§ **Task data**
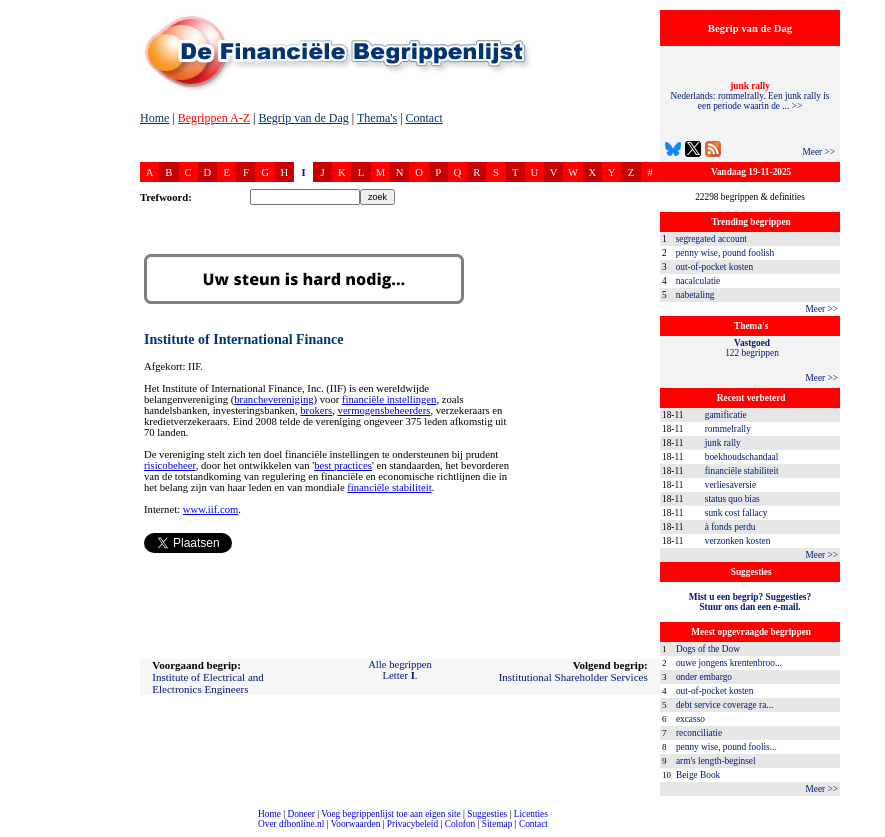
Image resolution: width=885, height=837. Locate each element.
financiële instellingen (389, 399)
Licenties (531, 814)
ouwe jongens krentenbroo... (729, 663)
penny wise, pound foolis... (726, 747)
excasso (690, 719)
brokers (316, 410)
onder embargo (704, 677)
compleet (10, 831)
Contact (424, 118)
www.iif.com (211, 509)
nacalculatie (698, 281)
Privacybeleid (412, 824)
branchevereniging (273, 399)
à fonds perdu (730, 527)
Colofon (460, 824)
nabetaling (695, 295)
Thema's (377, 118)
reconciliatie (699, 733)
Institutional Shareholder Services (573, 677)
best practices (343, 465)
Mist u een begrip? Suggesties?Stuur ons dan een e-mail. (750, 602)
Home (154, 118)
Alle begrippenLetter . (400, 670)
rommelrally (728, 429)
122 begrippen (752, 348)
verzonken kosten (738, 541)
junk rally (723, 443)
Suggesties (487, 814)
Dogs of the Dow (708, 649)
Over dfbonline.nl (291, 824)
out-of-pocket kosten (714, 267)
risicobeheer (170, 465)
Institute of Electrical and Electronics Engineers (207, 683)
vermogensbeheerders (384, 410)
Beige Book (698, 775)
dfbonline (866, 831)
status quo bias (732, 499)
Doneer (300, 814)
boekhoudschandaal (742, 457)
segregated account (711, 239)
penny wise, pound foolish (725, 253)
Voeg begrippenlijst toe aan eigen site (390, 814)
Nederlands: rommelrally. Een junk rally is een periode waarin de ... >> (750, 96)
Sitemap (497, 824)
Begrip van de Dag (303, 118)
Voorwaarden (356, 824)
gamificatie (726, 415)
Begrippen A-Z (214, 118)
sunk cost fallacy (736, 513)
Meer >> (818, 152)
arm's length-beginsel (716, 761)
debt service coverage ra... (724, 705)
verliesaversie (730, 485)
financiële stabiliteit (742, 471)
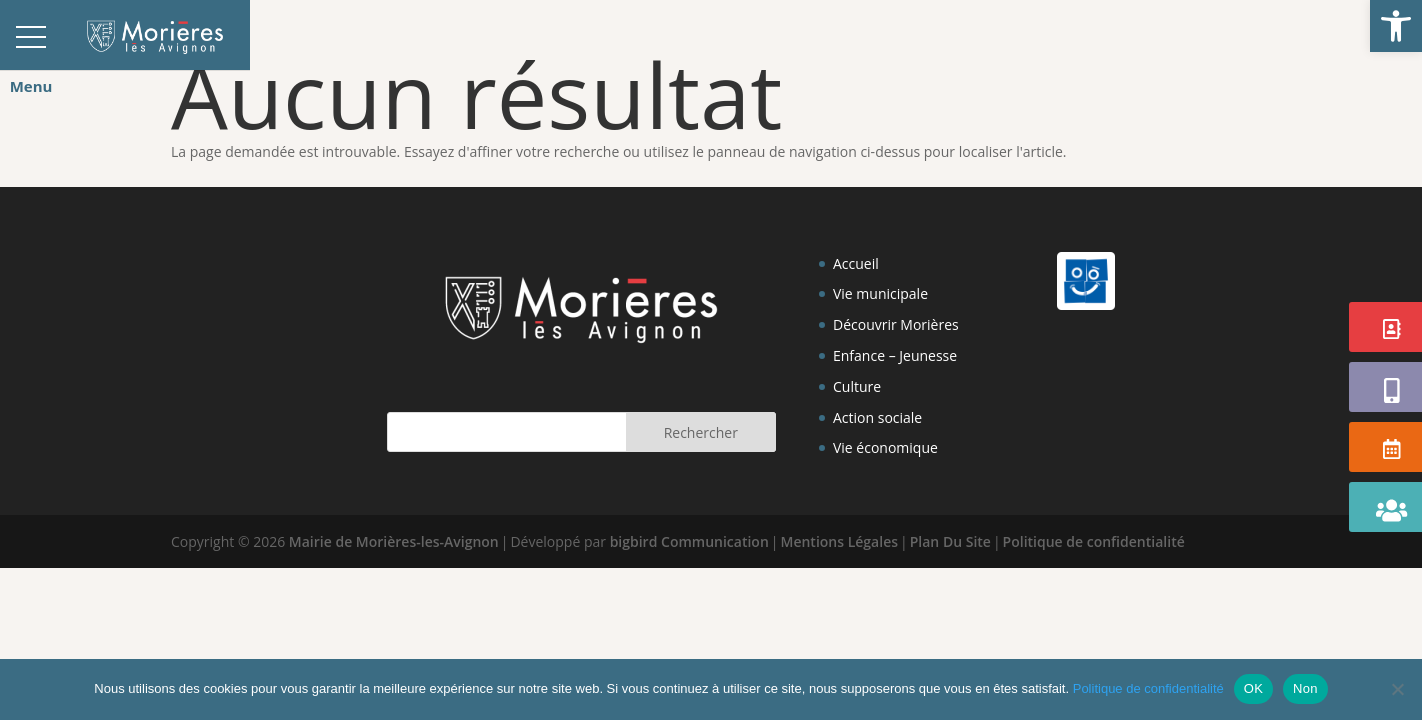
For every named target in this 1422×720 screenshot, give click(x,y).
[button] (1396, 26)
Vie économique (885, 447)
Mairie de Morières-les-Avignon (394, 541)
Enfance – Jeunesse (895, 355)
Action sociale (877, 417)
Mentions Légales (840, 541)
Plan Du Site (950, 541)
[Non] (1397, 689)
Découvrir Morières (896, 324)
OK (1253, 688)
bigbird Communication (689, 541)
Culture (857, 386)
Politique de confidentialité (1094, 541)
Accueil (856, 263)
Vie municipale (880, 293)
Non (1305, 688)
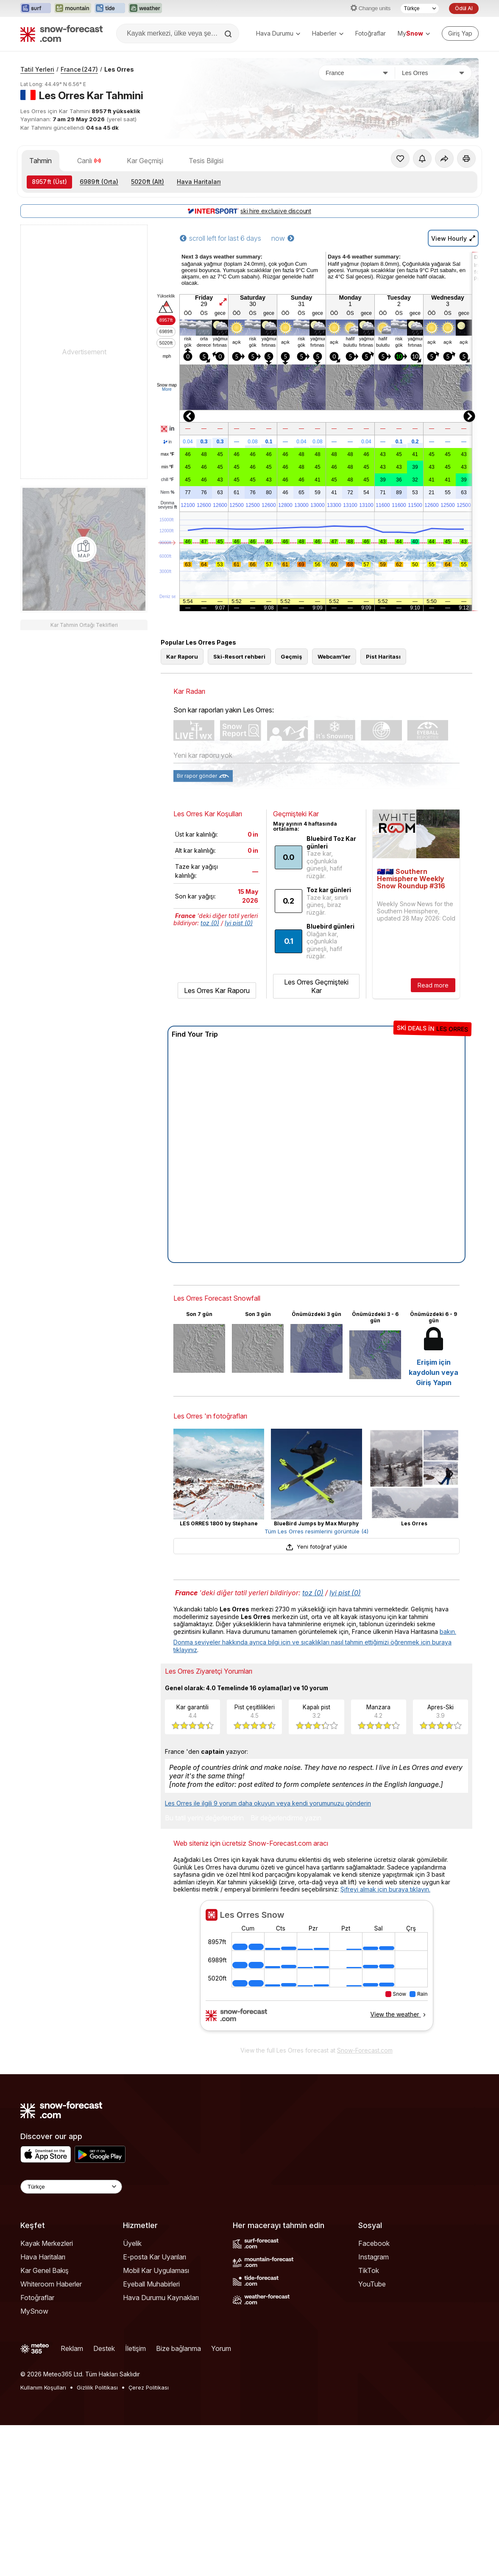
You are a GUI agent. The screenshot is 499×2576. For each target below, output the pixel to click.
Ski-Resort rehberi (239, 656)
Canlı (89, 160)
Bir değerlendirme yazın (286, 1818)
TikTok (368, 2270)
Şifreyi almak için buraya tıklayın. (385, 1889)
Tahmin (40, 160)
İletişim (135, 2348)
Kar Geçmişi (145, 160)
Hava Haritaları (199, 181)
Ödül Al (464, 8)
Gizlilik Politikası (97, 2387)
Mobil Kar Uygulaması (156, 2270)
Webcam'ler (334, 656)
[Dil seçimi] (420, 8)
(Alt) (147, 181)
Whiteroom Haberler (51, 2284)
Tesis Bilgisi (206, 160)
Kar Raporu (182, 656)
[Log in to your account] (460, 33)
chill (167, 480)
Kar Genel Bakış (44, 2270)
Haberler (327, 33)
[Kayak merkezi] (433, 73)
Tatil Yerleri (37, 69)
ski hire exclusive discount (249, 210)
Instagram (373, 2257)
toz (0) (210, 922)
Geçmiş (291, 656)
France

§ **What to produce**
Write out the material above exactly. Skip the pictures.

§ **Answer section**
Image resolution: width=885, height=837. Locate each element.
financiële instellingen (389, 399)
Licenties (531, 814)
ouwe jongens krentenbroo... (729, 663)
penny wise, pound foolis... (726, 747)
excasso (690, 719)
brokers (316, 410)
onder embargo (704, 677)
compleet (10, 831)
Contact (424, 118)
www.iif.com (211, 509)
nacalculatie (698, 281)
Privacybeleid (412, 824)
branchevereniging (273, 399)
à fonds perdu (730, 527)
Colofon (460, 824)
nabetaling (695, 295)
Thema's (377, 118)
reconciliatie (699, 733)
Institutional Shareholder Services (573, 677)
best practices (343, 465)
Mist u een begrip? Suggesties?Stuur ons dan een e-mail. (750, 602)
Home (154, 118)
Alle begrippenLetter . (400, 670)
rommelrally (728, 429)
122 begrippen (752, 348)
verzonken kosten (738, 541)
junk rally (723, 443)
Suggesties (487, 814)
Dogs of the Dow (708, 649)
Over dfbonline.nl (291, 824)
out-of-pocket kosten (714, 267)
risicobeheer (170, 465)
Institute of Electrical and Electronics Engineers (207, 683)
vermogensbeheerders (384, 410)
Beige Book (698, 775)
dfbonline (866, 831)
status quo bias (732, 499)
Doneer (300, 814)
boekhoudschandaal (742, 457)
segregated account (711, 239)
penny wise, pound foolish (725, 253)
Voeg begrippenlijst toe aan eigen site (390, 814)
Nederlands: rommelrally. Een junk rally is een periode waarin de ... >> (750, 96)
Sitemap (497, 824)
Begrip van de Dag (303, 118)
Voorwaarden (356, 824)
gamificatie (726, 415)
Begrippen A-Z (214, 118)
sunk cost fallacy (736, 513)
Meer >> (818, 152)
arm's length-beginsel (716, 761)
debt service coverage ra... (724, 705)
verliesaversie (730, 485)
financiële stabiliteit (742, 471)
For every named target in this 1422×720 screenshot, give click(x,y).
[button] (1396, 26)
Vie économique (885, 447)
Mairie de Morières-les-Avignon (394, 541)
Enfance – Jeunesse (895, 355)
Action sociale (877, 417)
Mentions Légales (840, 541)
Plan Du Site (950, 541)
[Non] (1397, 689)
Découvrir Morières (896, 324)
OK (1253, 688)
bigbird Communication (689, 541)
Culture (857, 386)
Politique de confidentialité (1094, 541)
Accueil (856, 263)
Vie municipale (880, 293)
Non (1305, 688)
You are a GUI agent. The screenshot is 499×2576. For each target below, output the pixel to click.
Ski-Resort rehberi (239, 656)
Canlı (89, 160)
Bir değerlendirme yazın (286, 1818)
TikTok (368, 2270)
Şifreyi almak için buraya tıklayın. (385, 1889)
Tahmin (40, 160)
İletişim (135, 2348)
Kar Geçmişi (145, 160)
Hava Haritaları (199, 181)
Ödül Al (464, 8)
Gizlilik Politikası (97, 2387)
Mobil Kar Uygulaması (156, 2270)
Webcam'ler (334, 656)
[Dil seçimi] (420, 8)
(Alt) (147, 181)
Whiteroom Haberler (51, 2284)
Tesis Bilgisi (206, 160)
Kar Raporu (182, 656)
[Log in to your account] (460, 33)
chill (167, 480)
Kar Genel Bakış (44, 2270)
Haberler (327, 33)
[Kayak merkezi] (433, 73)
Tatil Yerleri (37, 69)
ski hire exclusive discount (249, 210)
Instagram (373, 2257)
toz (0) (210, 922)
Geçmiş (291, 656)
France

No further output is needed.